Work request:
Please retype the listing below word for word and exclude its images.

Supplied information:
'''
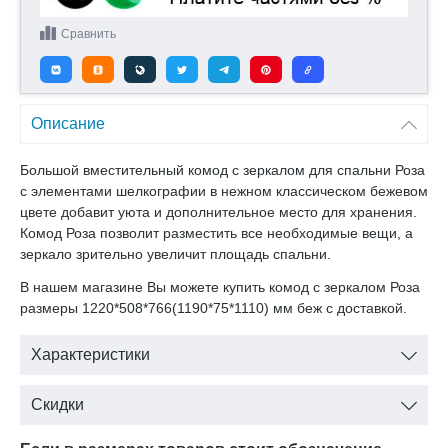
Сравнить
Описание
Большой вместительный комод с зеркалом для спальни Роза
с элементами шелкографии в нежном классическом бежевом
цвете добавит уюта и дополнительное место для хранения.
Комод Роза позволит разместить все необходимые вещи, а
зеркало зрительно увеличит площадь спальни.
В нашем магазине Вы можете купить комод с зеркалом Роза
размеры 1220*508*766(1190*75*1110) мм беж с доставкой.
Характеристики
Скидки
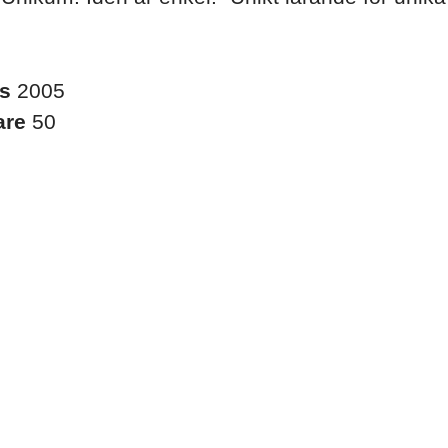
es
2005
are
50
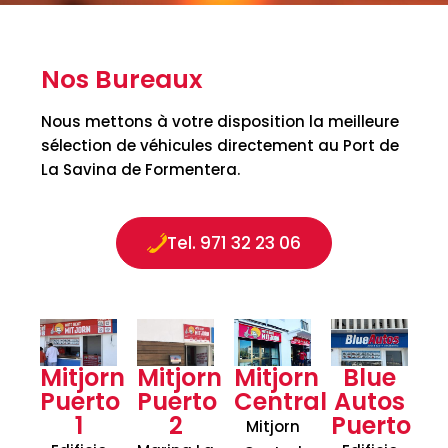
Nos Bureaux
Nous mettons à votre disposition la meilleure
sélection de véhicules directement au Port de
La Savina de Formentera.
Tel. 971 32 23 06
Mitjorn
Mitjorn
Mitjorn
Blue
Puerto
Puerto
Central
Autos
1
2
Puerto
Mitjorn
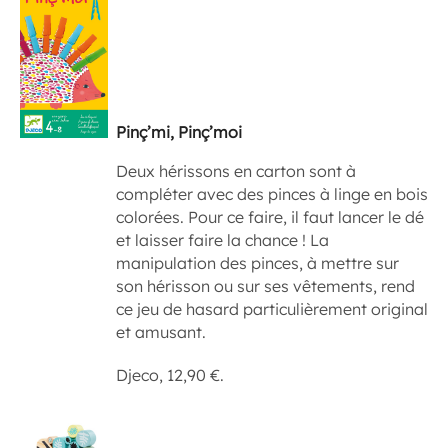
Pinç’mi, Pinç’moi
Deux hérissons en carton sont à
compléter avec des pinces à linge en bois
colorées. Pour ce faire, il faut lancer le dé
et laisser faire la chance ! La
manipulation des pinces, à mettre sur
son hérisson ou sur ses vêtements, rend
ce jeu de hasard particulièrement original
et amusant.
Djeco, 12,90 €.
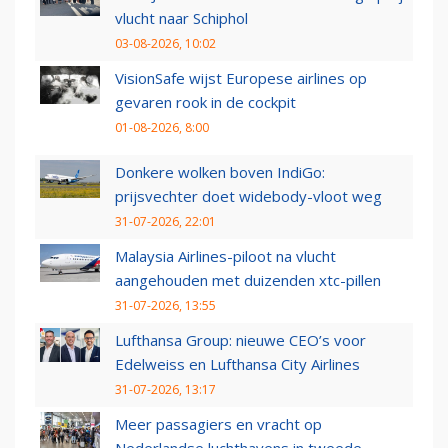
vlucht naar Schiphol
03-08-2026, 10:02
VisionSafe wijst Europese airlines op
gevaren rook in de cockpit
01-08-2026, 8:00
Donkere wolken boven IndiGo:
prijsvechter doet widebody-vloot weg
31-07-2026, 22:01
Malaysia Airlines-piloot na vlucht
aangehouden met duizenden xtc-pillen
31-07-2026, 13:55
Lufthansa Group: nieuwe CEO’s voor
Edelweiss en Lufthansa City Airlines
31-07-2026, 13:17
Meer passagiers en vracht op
'''
Result of this task:
Сравнить
Описание
Большой вместительный комод с зеркалом для спальни Роза
с элементами шелкографии в нежном классическом бежевом
цвете добавит уюта и дополнительное место для хранения.
Комод Роза позволит разместить все необходимые вещи, а
зеркало зрительно увеличит площадь спальни.
В нашем магазине Вы можете купить комод с зеркалом Роза
размеры 1220*508*766(1190*75*1110) мм беж с доставкой.
Характеристики
Скидки
es
2005
are
50
Nos Bureaux
Nous mettons à votre disposition la meilleure
sélection de véhicules directement au Port de
La Savina de Formentera.
Tel. 971 32 23 06
Mitjorn
Mitjorn
Mitjorn
Blue
Puerto
Puerto
Central
Autos
1
2
Puerto
Mitjorn
Pinç’mi, Pinç’moi
Deux hérissons en carton sont à
compléter avec des pinces à linge en bois
colorées. Pour ce faire, il faut lancer le dé
et laisser faire la chance ! La
manipulation des pinces, à mettre sur
son hérisson ou sur ses vêtements, rend
ce jeu de hasard particulièrement original
et amusant.
Djeco, 12,90 €.
vlucht naar Schiphol
03-08-2026, 10:02
VisionSafe wijst Europese airlines op
gevaren rook in de cockpit
01-08-2026, 8:00
Donkere wolken boven IndiGo:
prijsvechter doet widebody-vloot weg
31-07-2026, 22:01
Malaysia Airlines-piloot na vlucht
aangehouden met duizenden xtc-pillen
31-07-2026, 13:55
Lufthansa Group: nieuwe CEO’s voor
Edelweiss en Lufthansa City Airlines
31-07-2026, 13:17
Meer passagiers en vracht op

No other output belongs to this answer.